Warm sun beat down upon the Anjou day, the morning still early, the sky a crisp blue while thin white clouds tipped with grey, flitted across like birds soaring endlessly high in the heavens above a quiet scene of peaceful historic contemplation.
The Abbaye de Fontevraud lay gleaming in the sunshine, its roof glinting like dull gold, reflecting the late summer, its quiet beauty of Romanesque architecture resplendent.
Approaching the western façade, the arched doorway through which a faint light appeared and filtered down to the four effigies that lay close together toward the end of the long aisleless nave and transepts with chapels - two kings, a queen and the wife of another king, all from the same Plantagenet family. The whereabouts of their bones still unknown.
Richard I, once King of England, Duke of Normandy, supposedly lay at rest here in Fontevraud Abbey not far from the Loire river in France, who, after twice rebelling against his father, became a king, a crusader of renown and gifted military leader of men, a warrior who had led his army against the Muslim leader Saladin. He had left the ruling of England to others while his younger brother John, schemed in his absence, to claim England's throne for himself, but only achieving that after the death of Richard.
The walls of the abbey soared high above where Richard lay. He had taken an unfortunate arrow in the shoulder that ended with his untimely death. The proud face of his effigy enlightens the onlooker of his past abilities, conquering the Muslim leader, but never Jerusalem, of his travels far and wide beyond the shores of England, where he had not spent the majority of his life, but it had been a life of achievements, adventures, battles and confinement. Upon his return from the third crusade, he was captured and held for many months until his mother, Eleanor of Aquitaine paid a vast ransom for his release.
There are other so-called graves in the abbey, all close together, effigies once adorned in colours of red and blue, now worn with age over the centuries. Lives that had been lived in the mists of time, of sadness, splendour, the high walls each side of the nave mainly bare of adornment, encompassing the stillness and stark beauty of the interior. The sun streaming gently through a window above, reflecting down softly upon the faces of a king, his queen, their effigies side by side. Eleanor of Aquitaine, an open book in her hands, is raised a little higher than her lord King, Henry II of England. He died nearby at Chinon, his life having been in turmoil at times, their family spread far and wide.

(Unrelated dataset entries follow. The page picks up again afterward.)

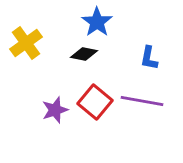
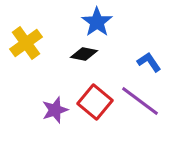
blue L-shape: moved 4 px down; rotated 135 degrees clockwise
purple line: moved 2 px left; rotated 27 degrees clockwise
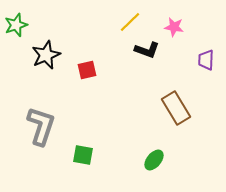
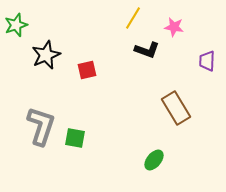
yellow line: moved 3 px right, 4 px up; rotated 15 degrees counterclockwise
purple trapezoid: moved 1 px right, 1 px down
green square: moved 8 px left, 17 px up
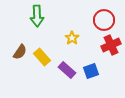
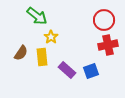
green arrow: rotated 50 degrees counterclockwise
yellow star: moved 21 px left, 1 px up
red cross: moved 3 px left; rotated 12 degrees clockwise
brown semicircle: moved 1 px right, 1 px down
yellow rectangle: rotated 36 degrees clockwise
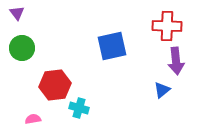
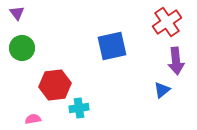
red cross: moved 4 px up; rotated 36 degrees counterclockwise
cyan cross: rotated 24 degrees counterclockwise
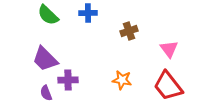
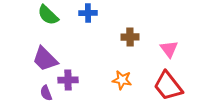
brown cross: moved 1 px right, 6 px down; rotated 18 degrees clockwise
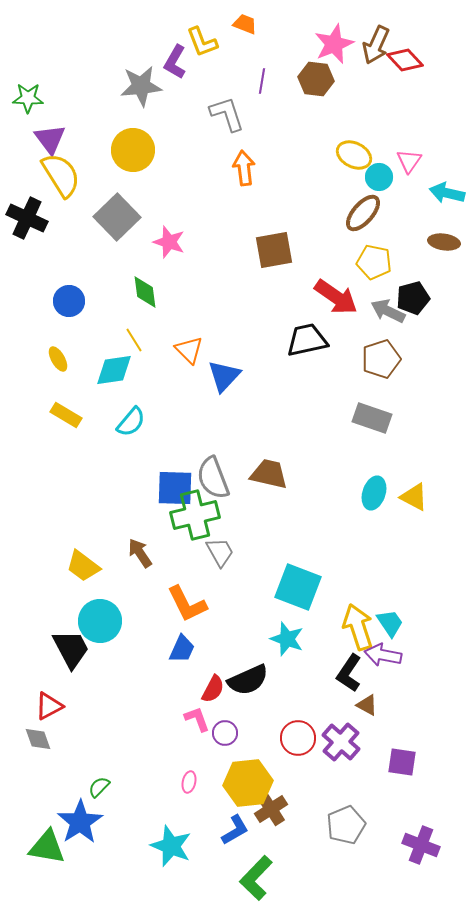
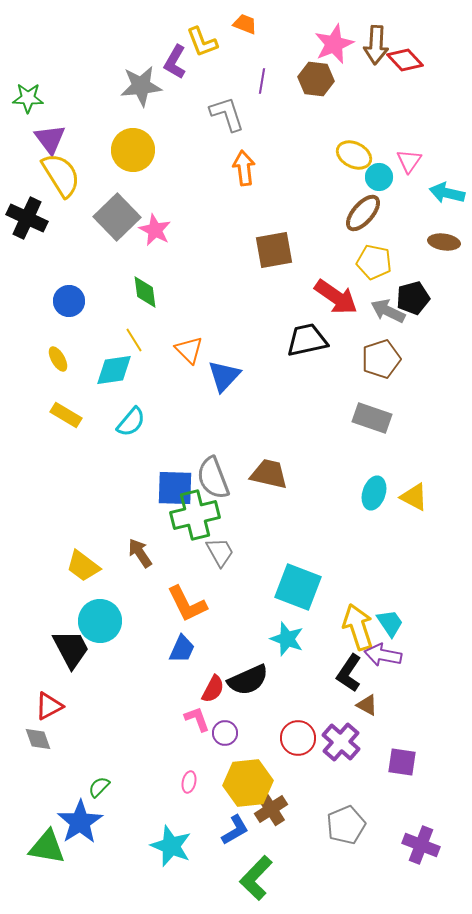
brown arrow at (376, 45): rotated 21 degrees counterclockwise
pink star at (169, 242): moved 14 px left, 12 px up; rotated 8 degrees clockwise
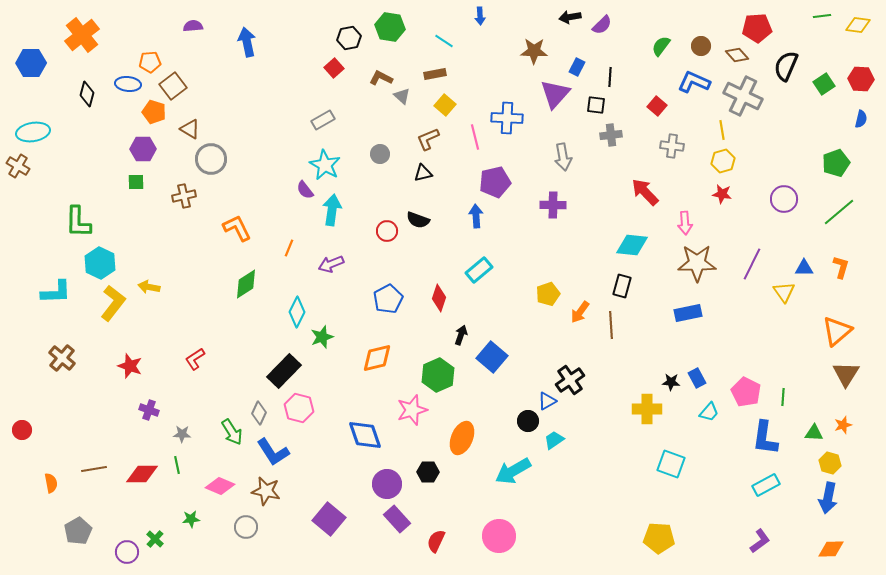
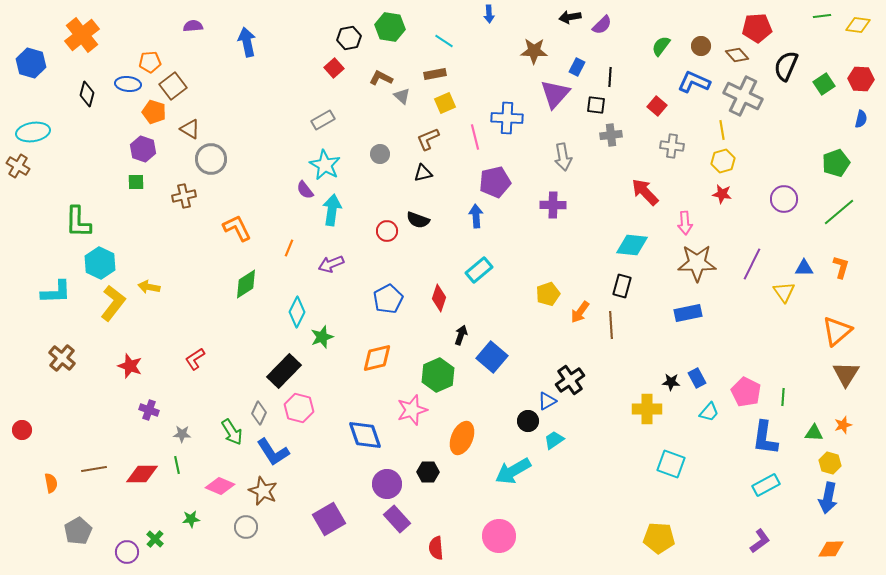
blue arrow at (480, 16): moved 9 px right, 2 px up
blue hexagon at (31, 63): rotated 16 degrees clockwise
yellow square at (445, 105): moved 2 px up; rotated 25 degrees clockwise
purple hexagon at (143, 149): rotated 20 degrees clockwise
brown star at (266, 491): moved 3 px left; rotated 12 degrees clockwise
purple square at (329, 519): rotated 20 degrees clockwise
red semicircle at (436, 541): moved 7 px down; rotated 30 degrees counterclockwise
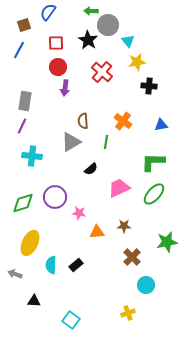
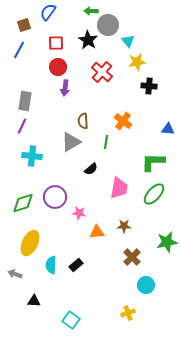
blue triangle: moved 7 px right, 4 px down; rotated 16 degrees clockwise
pink trapezoid: rotated 125 degrees clockwise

The walls echoed the silence and peace of the moments spent there and beside Richard was Isabella of Angouleme, wife of Richard's younger brother John, who finally became King of England but losing most of the Angevin empire before he died.
Beyond the vast nave are the cloisters, built around a simple garden where perhaps Eleanor of Aquitaine strolled from time to time, the quietness reflecting her ghost as she swept the length of them, her skirts brushing the simplicity of low plants growing there.
The sun now behind a cloud, the cloisters eerily empty of who went before, where once the nuns and Abbesses living here within the vast walls spread around from the church, were to be seen walking quietly to and from their various duties. Off one of the cloisters, an archway beautifully decorated with intricate carvings, lead to the Chapter House where wall paintings are to be seen.
A garden lay beyond the towering architecture of the kitchens to one side of the Abbey buildings, still growing a few vegetables and flowers, where a brace of workmen tended the end of summer beds. Two butterflies blundered into the garden border, alighting on the remaining lavender, their colours vivid as the sun appeared once again, warming the flight of a bee, swarming around the center of various flowers.
The vast complex of buildings was once a prison. Perhaps the inmates were never free to roam in the garden, never free of their bondage to feel the warmth of the sun on their faces, see the bees and butterflies fly freely in and out of the flowers, unfettered. Their lives had been harsh, cruel, unbearable.
But the Abbey of Fontevraud is tranquil now, where only visitors stroll, its simple beauty encompassing all who enter here, inspiring, captivating the imagination generated from within its walls, hidden in the depths of history for all who seek its origins, remembering its grandeur.